> [DATA FOR ANALYSIS]:

* * *

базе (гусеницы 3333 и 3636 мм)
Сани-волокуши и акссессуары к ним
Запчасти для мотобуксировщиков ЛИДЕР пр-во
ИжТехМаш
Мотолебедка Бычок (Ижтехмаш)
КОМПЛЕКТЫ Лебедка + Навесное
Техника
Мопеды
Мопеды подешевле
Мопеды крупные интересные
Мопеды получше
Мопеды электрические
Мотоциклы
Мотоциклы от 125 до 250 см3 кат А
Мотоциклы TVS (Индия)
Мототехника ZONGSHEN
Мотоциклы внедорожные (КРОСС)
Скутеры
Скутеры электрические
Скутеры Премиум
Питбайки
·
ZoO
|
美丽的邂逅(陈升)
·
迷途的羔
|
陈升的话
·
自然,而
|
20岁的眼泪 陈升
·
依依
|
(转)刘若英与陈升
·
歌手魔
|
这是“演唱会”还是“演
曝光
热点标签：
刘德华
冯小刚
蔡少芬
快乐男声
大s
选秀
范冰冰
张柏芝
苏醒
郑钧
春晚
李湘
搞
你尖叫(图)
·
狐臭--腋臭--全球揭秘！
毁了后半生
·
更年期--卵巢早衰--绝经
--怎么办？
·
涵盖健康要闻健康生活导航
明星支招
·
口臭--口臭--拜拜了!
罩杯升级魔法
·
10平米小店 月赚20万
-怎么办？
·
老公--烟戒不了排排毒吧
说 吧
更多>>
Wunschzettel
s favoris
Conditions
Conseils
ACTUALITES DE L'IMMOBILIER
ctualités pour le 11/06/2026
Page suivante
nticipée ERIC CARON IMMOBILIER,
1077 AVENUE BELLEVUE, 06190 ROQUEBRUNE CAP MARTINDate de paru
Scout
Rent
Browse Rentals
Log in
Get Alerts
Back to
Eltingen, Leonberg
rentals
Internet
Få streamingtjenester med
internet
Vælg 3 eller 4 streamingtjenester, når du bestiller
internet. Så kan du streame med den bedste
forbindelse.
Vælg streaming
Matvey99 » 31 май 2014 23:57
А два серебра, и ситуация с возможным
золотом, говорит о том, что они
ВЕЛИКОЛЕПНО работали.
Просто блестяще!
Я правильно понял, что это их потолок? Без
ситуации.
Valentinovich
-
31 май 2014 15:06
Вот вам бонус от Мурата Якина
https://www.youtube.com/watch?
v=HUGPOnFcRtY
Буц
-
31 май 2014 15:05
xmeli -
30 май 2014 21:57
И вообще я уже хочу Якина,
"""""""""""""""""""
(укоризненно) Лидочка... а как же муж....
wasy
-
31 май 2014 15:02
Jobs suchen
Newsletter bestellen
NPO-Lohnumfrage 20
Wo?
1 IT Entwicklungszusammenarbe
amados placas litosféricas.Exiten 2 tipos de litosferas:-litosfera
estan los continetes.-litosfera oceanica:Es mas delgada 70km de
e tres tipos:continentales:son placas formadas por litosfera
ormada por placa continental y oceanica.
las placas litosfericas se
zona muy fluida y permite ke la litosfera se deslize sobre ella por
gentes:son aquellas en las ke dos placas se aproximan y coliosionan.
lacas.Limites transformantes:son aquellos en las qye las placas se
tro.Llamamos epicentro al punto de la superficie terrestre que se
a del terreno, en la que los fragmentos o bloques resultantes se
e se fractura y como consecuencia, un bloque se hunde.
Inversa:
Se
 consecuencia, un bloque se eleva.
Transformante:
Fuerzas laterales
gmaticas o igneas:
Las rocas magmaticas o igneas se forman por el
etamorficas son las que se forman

* * *

> [PROBLEM REQUIREMENTS]: Restating the data word for word is the whole task.

> [SOLUTION TO THIS EXERCISE]:
базе (гусеницы 3333 и 3636 мм)
Сани-волокуши и акссессуары к ним
Запчасти для мотобуксировщиков ЛИДЕР пр-во
ИжТехМаш
Мотолебедка Бычок (Ижтехмаш)
КОМПЛЕКТЫ Лебедка + Навесное
Техника
Мопеды
Мопеды подешевле
Мопеды крупные интересные
Мопеды получше
Мопеды электрические
Мотоциклы
Мотоциклы от 125 до 250 см3 кат А
Мотоциклы TVS (Индия)
Мототехника ZONGSHEN
Мотоциклы внедорожные (КРОСС)
Скутеры
Скутеры электрические
Скутеры Премиум
Питбайки
·
ZoO
|
美丽的邂逅(陈升)
·
迷途的羔
|
陈升的话
·
自然,而
|
20岁的眼泪 陈升
·
依依
|
(转)刘若英与陈升
·
歌手魔
|
这是“演唱会”还是“演
曝光
热点标签：
刘德华
冯小刚
蔡少芬
快乐男声
大s
选秀
范冰冰
张柏芝
苏醒
郑钧
春晚
李湘
搞
你尖叫(图)
·
狐臭--腋臭--全球揭秘！
毁了后半生
·
更年期--卵巢早衰--绝经
--怎么办？
·
涵盖健康要闻健康生活导航
明星支招
·
口臭--口臭--拜拜了!
罩杯升级魔法
·
10平米小店 月赚20万
-怎么办？
·
老公--烟戒不了排排毒吧
说 吧
更多>>
Wunschzettel
s favoris
Conditions
Conseils
ACTUALITES DE L'IMMOBILIER
ctualités pour le 11/06/2026
Page suivante
nticipée ERIC CARON IMMOBILIER,
1077 AVENUE BELLEVUE, 06190 ROQUEBRUNE CAP MARTINDate de paru
Scout
Rent
Browse Rentals
Log in
Get Alerts
Back to
Eltingen, Leonberg
rentals
Internet
Få streamingtjenester med
internet
Vælg 3 eller 4 streamingtjenester, når du bestiller
internet. Så kan du streame med den bedste
forbindelse.
Vælg streaming
Matvey99 » 31 май 2014 23:57
А два серебра, и ситуация с возможным
золотом, говорит о том, что они
ВЕЛИКОЛЕПНО работали.
Просто блестяще!
Я правильно понял, что это их потолок? Без
ситуации.
Valentinovich
-
31 май 2014 15:06
Вот вам бонус от Мурата Якина
https://www.youtube.com/watch?
v=HUGPOnFcRtY
Буц
-
31 май 2014 15:05
xmeli -
30 май 2014 21:57
И вообще я уже хочу Якина,
"""""""""""""""""""
(укоризненно) Лидочка... а как же муж....
wasy
-
31 май 2014 15:02
Jobs suchen
Newsletter bestellen
NPO-Lohnumfrage 20
Wo?
1 IT Entwicklungszusammenarbe
amados placas litosféricas.Exiten 2 tipos de litosferas:-litosfera
estan los continetes.-litosfera oceanica:Es mas delgada 70km de
e tres tipos:continentales:son placas formadas por litosfera
ormada por placa continental y oceanica.
las placas litosfericas se
zona muy fluida y permite ke la litosfera se deslize sobre ella por
gentes:son aquellas en las ke dos placas se aproximan y coliosionan.
lacas.Limites transformantes:son aquellos en las qye las placas se
tro.Llamamos epicentro al punto de la superficie terrestre que se
a del terreno, en la que los fragmentos o bloques resultantes se
e se fractura y como consecuencia, un bloque se hunde.
Inversa:
Se
 consecuencia, un bloque se eleva.
Transformante:
Fuerzas laterales
gmaticas o igneas:
Las rocas magmaticas o igneas se forman por el
etamorficas son las que se forman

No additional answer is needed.